For the practical design of learning environments, the findings suggest to present CE first and EE second in order to make the learning experience more cognitively pleasant and less exhausting for the learner. If EE have to be presented in early learning phases though, teachers should be cautious that the implemented errors are not too difficult to find and correct to prevent possible cognitive overload. When considering the actual learning achievement instead of learning experience though, the results of this study do not allow clear-cut recommendations for the order of CE and EE. On first glance, it seems that the order as well as the congruency of examples is not of great importance. Following this, the focus should be on making the examples themselves as conducive to instruct learners as possible. In addition, it could be useful to present the examples simultaneously and to ask the participants to compare them. This variant of presenting CE and EE has been shown in other studies to promote learning (Durkin and Rittle-Johnson, 2012; Heemsoth and Kleickmann, 2018; Loibl and Leuders, 2019). However, taking the mediational analysis into consideration, it seems that there is more to the effect of order on learning than the non-significant main effect would suggest. There might be ways in which order of examples does impact learning performance. Clearly more research is needed to further explore this relationship and to offer substantial recommendations for practitioners.

Findings on metacognitive variables

Concerning RQ3, order did not influence JOL. However, for RQ4, the EE first conditions were less likely to underestimate their delayed learning performance on all units than the CE first conditions.
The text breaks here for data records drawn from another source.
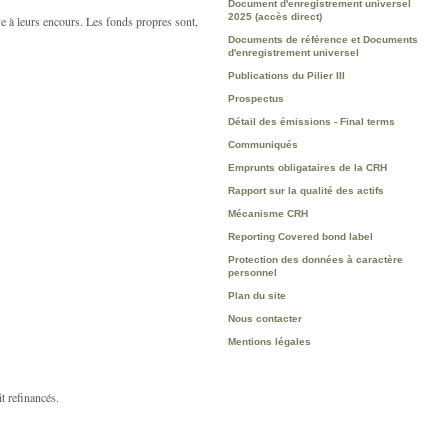
Document d'enregistrement universel
2025 (accès direct)
ve à leurs encours. Les fonds propres sont,
Documents de référence et Documents
d'enregistrement universel
Publications du Pilier III
Prospectus
Détail des émissions - Final terms
Communiqués
Emprunts obligataires de la CRH
Rapport sur la qualité des actifs
Mécanisme CRH
Reporting Covered bond label
Protection des données à caractère
personnel
Plan du site
Nous contacter
Mentions légales
it refinancés.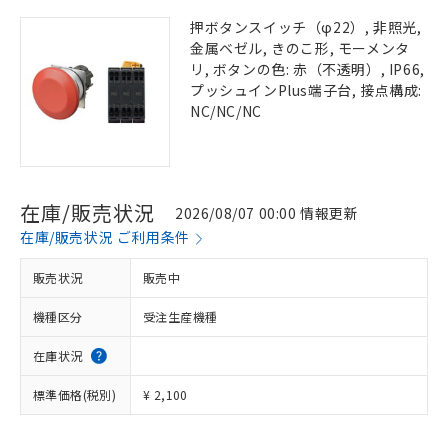
押ボタンスイッチ（φ22）, 非照光,
金属ベゼル, きのこ形, モーメンタ
リ, ボタンの色: 赤（不透明）, IP66,
プッシュインPlus端子台, 接点構成:
NC/NC/NC
在庫/販売状況
2026/08/07 00:00 情報更新
在庫/販売状況 ご利用条件
販売状況
販売中
機種区分
受注生産機種
在庫状況
標準価格(税別)
¥ 2,100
This effect of order may be interpreted in light of the belief-adjustment model (Hogarth and Einhorn, 1992). The model’s concrete assumptions depend on consistency, complexity, and length of information sets as well as response mode. A priori we could determine that as defined by Hogarth and Einhorn (1992) the length of information set was short (in total only six pieces of information). Additionally, we could classify the response mode as end-of-sequence mode since the JOL accuracy_delayed was collected only once after the entire learning phase ended. A posteriori we can now say, as indicated by the mental load ratings, that complexity of information was rather high. If we assume that CE and EE convey inconsistent information the model predicts a recency effect to bias the JOL accuracy, which means the last piece of information should have been given more weight in judgment formation. Since the EE-CE order condition was more accurate, it follows that CE might be better for estimating one’s own JOL. To the best of the author’s knowledge, so far there has been no theoretical or empirical work that focused on order effects of different instructional methods on JOL. Therefore, these results shed first light in this regard and have important practical implications. It follows for the practical design of learning environments that CE should succeed EE to improve the accuracy of self-assessment, especially if the presentation of examples concludes the lesson and self-regulated learning activities follow. In this case, it is vitally important for learners to correctly assess their current understanding of contents because this will guide them in allocating their study time for different subjects (Metcalfe, 2009). The trade-off with a higher cognitive burden for students during learning due to the CE-EE order might be considered individually.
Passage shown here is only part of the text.